Um ponto interessante a perceber nesse filme é como seus personagens estão presos a sua vidas. Uma prisão dura, que os levará às suas próprias ruínas. É Nobbs preso no corpo de um homem, sendo que há momentos em que nem ela sabe quem é realmente. É Helen presa a sua condição, Joe aos seus sonhos, Page ao seu modo de ser e até os frequentadores deste hotel estão presos a uma tentativa de vida baseada em mordomias que não possuem de verdade. Pois afinal, qual é o motivo que levaria um grupo de pessoas a morarem fixamente num hotel?
O personagem de Jonanthan Rhys Meyers até poderia dizer que está lá de graça, mas não, ele também representa um sujeito preso aos seus desejos sexuais. Em uma certa cena, percebe-se essa verdade, apesar de não se falar nesse assunto, essa é uma verdade que está lançada sobre a vida dele, que ele tenta esconder, mas que ainda prevalece: seu homossexualismo.

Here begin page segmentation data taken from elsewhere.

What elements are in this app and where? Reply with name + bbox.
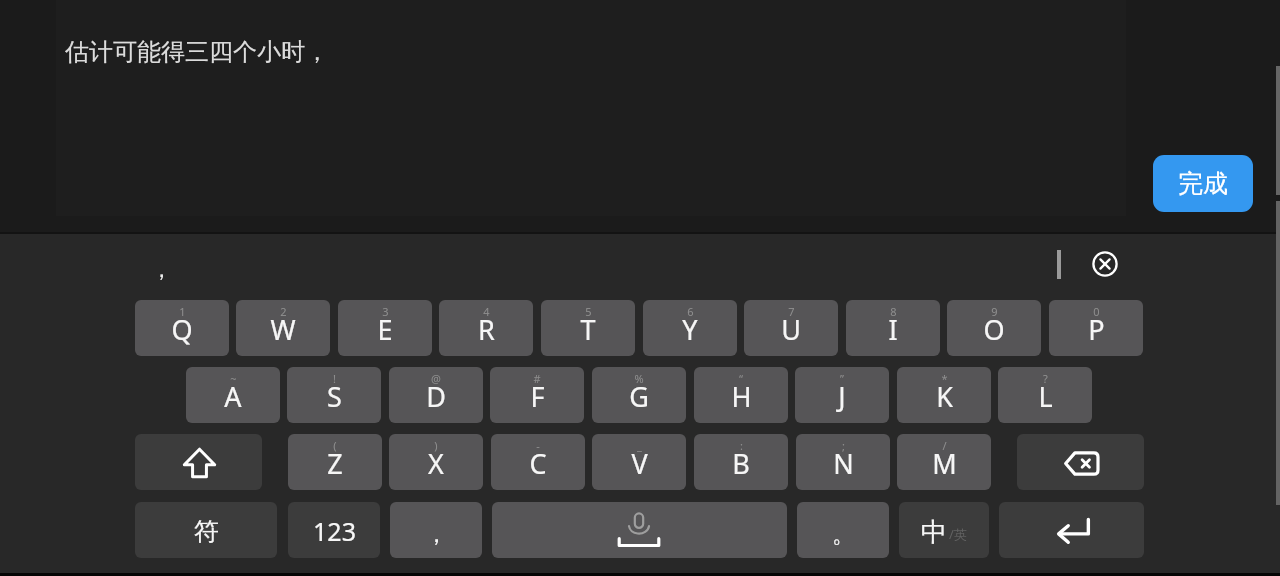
staticText: : xyxy=(740,438,743,453)
staticText: N xyxy=(833,445,854,482)
staticText: 9 xyxy=(991,304,998,319)
button[interactable] xyxy=(947,300,1041,356)
staticText: ， xyxy=(151,257,172,283)
staticText: C xyxy=(529,445,547,482)
button[interactable] xyxy=(389,367,483,423)
staticText: K xyxy=(936,378,953,415)
staticText: ? xyxy=(1043,371,1048,386)
button[interactable]: Hide keyboard xyxy=(1087,246,1123,282)
button[interactable] xyxy=(338,300,432,356)
staticText: - xyxy=(536,438,540,453)
button[interactable] xyxy=(236,300,330,356)
button[interactable] xyxy=(56,0,1126,216)
button[interactable] xyxy=(846,300,940,356)
staticText: ; xyxy=(842,438,845,453)
staticText: P xyxy=(1088,311,1105,348)
staticText: 8 xyxy=(890,304,897,319)
staticText: X xyxy=(428,445,444,482)
staticText: 7 xyxy=(788,304,795,319)
button[interactable] xyxy=(897,367,991,423)
staticText: ， xyxy=(425,520,448,549)
button[interactable] xyxy=(288,434,382,490)
staticText: E xyxy=(377,311,393,348)
button[interactable] xyxy=(491,434,585,490)
staticText: ( xyxy=(333,438,337,453)
staticText: Y xyxy=(682,311,698,348)
staticText: Q xyxy=(171,311,193,348)
staticText: S xyxy=(327,378,342,415)
button[interactable] xyxy=(592,367,686,423)
button[interactable] xyxy=(541,300,635,356)
button[interactable]: Enter xyxy=(999,502,1144,558)
staticText: B xyxy=(732,445,750,482)
button[interactable] xyxy=(592,434,686,490)
staticText: L xyxy=(1038,378,1053,415)
staticText: ! xyxy=(333,371,336,386)
staticText: % xyxy=(634,371,644,386)
button[interactable] xyxy=(390,502,482,558)
staticText: / xyxy=(942,438,947,453)
staticText: ) xyxy=(434,438,438,453)
staticText: 0 xyxy=(1093,304,1100,319)
staticText: 1 xyxy=(179,304,186,319)
staticText: * xyxy=(941,371,948,386)
staticText: T xyxy=(580,311,596,348)
staticText: 完成 xyxy=(1178,168,1228,199)
button[interactable] xyxy=(744,300,838,356)
button[interactable] xyxy=(439,300,533,356)
staticText: 6 xyxy=(687,304,694,319)
staticText: @ xyxy=(431,371,441,386)
button[interactable]: 完成 xyxy=(1153,155,1253,212)
staticText: F xyxy=(530,378,545,415)
button[interactable]: Switch Chinese English input xyxy=(899,502,989,558)
staticText: 123 xyxy=(313,514,356,548)
button[interactable]: Space xyxy=(492,502,787,558)
staticText: 中 xyxy=(921,516,947,549)
staticText: G xyxy=(629,378,649,415)
staticText: ~ xyxy=(230,371,237,386)
staticText: W xyxy=(270,311,296,348)
staticText: _ xyxy=(637,438,642,453)
staticText: /英 xyxy=(949,525,967,543)
button[interactable] xyxy=(797,502,889,558)
staticText: M xyxy=(932,445,957,482)
staticText: H xyxy=(731,378,752,415)
button[interactable] xyxy=(287,367,381,423)
staticText: # xyxy=(533,371,541,386)
staticText: J xyxy=(838,378,846,415)
staticText: D xyxy=(426,378,446,415)
button[interactable] xyxy=(1049,300,1143,356)
button[interactable] xyxy=(796,434,890,490)
button[interactable] xyxy=(135,502,277,558)
staticText: 4 xyxy=(483,304,490,319)
button[interactable] xyxy=(389,434,483,490)
staticText: V xyxy=(631,445,648,482)
button[interactable]: Backspace xyxy=(1017,434,1144,490)
staticText: 3 xyxy=(382,304,389,319)
staticText: Z xyxy=(327,445,343,482)
button[interactable]: Shift xyxy=(135,434,262,490)
button[interactable] xyxy=(186,367,280,423)
staticText: 估计可能得三四个小时， xyxy=(65,37,329,67)
staticText: O xyxy=(983,311,1005,348)
staticText: “ xyxy=(739,371,743,386)
staticText: R xyxy=(478,311,495,348)
staticText: 。 xyxy=(832,520,855,549)
button[interactable] xyxy=(694,434,788,490)
staticText: 5 xyxy=(585,304,592,319)
staticText: U xyxy=(781,311,801,348)
button[interactable] xyxy=(795,367,889,423)
button[interactable] xyxy=(288,502,380,558)
button[interactable] xyxy=(998,367,1092,423)
staticText: 符 xyxy=(194,516,219,547)
button[interactable] xyxy=(694,367,788,423)
staticText: I xyxy=(888,311,898,348)
staticText: ” xyxy=(840,371,844,386)
button[interactable] xyxy=(897,434,991,490)
staticText: 2 xyxy=(280,304,287,319)
button[interactable] xyxy=(135,300,229,356)
button[interactable] xyxy=(643,300,737,356)
staticText: A xyxy=(224,378,242,415)
button[interactable] xyxy=(490,367,584,423)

Outro ponto que se percebe é como o diretor joga com a ideia de ilusão e realidade. Todos os personagens estão amordaçados a uma ilusão de vida e a essa irrealidade se lançam. O principal personagem que exemplifica esse fato é mesmo Nobbs e a cena final mostra maravilhosamente bem isso.
Em falar em desfecho, o desse drama é tocante, comovente, gracioso e doloroso. Ele/ela caminhando para o seu quarto com o único intuito de fechar os seus olhos e descansar e sonhar com sua tabacaria é extremamente belo. Nesse momento, pode-se ver claramente a grande atuação de Glose, outra cena que merece destaque é a dela correndo pela praia com trajes de mulheres, ela sentindo uma real liberdade que há anos não experimentava. Ali ela sabe que é livre, é ela mesmo e seus olhos expressam isso.
Enfim,, Albert Nobbs é um filme delicado sobre verdades e mentiras, sobre como nos enganamos, nos iludimos e como essa ilusão pode nos levar a nossa ruína, afinal, o desejo de liberdade de Nobbs foi que o prendeu a essa situação e o que levou a esse fatídico destino.
Alguns disseram que o drama poderia ter trabalhado melhor com a questão do homossexualismo, já que o filme indiretamente trata desse assunto, mas não vejo que o objetivo do diretor tenha sido abordar esse tema, mas sim a questão de como a vida pode ser injusta e como criamos situações das quais não podemos mais nos desvencilhar. Ficamos presos a nossa própria vida, sem podermos respirar.